We determine the extrema of a function $z(x,y)=3x^2+2xy+\frac{1}{3}y^3$. We first have to find the stationary points. Hence, we have to find all the points $(x,y)$ such that the first-order partial derivatives $z'_x(x,y)$ and $z'_y(x,y)$ are both equal to zero. This gives the system
$$\left\{ \begin{array}{lr} z'_x(x,y)=6x+2y=0 & (1)\\z'_y(x,y)=2x+y^2=0 & (2)\end{array} \right.$$

To simplify this system we subtract equation 1 three times from equation 2. This gives the system
$$\left\{ \begin{array}{lr} 2y-3y^2=0& (1)\\2x+y^2=0& (2) \end{array} \right.$$

We can simplify this system by rewriting the equations to
$$\left\{ \begin{array}{lr} 2y(1-\frac{3}{2}y)=0& (1)\\x=-\frac{1}{2}y^2& (2) \end{array} \right.$$

From equation 1 it follows that $y=0$ or $y=\frac{2}{3}$. When we plug these values into equation 2, then we find that $x=0$ or $x=-\frac{2}{9}$. The stationary points of $z(x,y)$ are therefore $(x,y)=(0,0)$ and $(x,y)=(-\frac{2}{9},\frac{2}{3})$.

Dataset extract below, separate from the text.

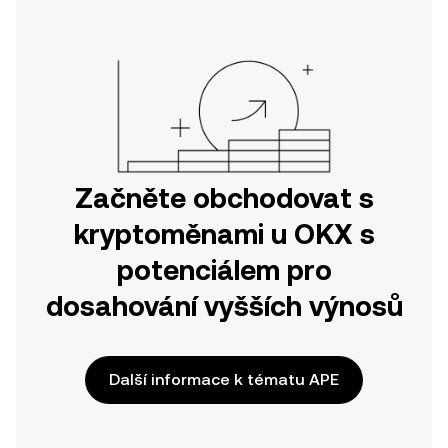
Začněte obchodovat s
kryptoměnami u OKX s
potenciálem pro
dosahování vyšších výnosů
Další informace k tématu APE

To determine whether these stationary points are extrema we have to plug these points into the criterion function. From $z''_{xx}(x,y)=6$, $z''_{yy}(x,y)=2y$ and $z''_{xy}(x,y)=z''_{yx}(x,y)=2$ it follows that this function is given by
$$C(x,y)=12y-4.$$

Plugging $(0,0)$ into this function gives $C(0,0)=-4<0$, which means that according to the second-order condition the point $(0,0)$ is a saddle point.
Plugging $(-\frac{2}{9},\frac{2}{3})$ into the criterion function gives $C(-\frac{2}{9},\frac{2}{3})=4>0$. Moreover, $z''_{xx}(-\frac{2}{9},\frac{2}{3})=6>0$, which means by the second-order condition that $(-\frac{2}{9},\frac{2}{3})$ is a minimum location.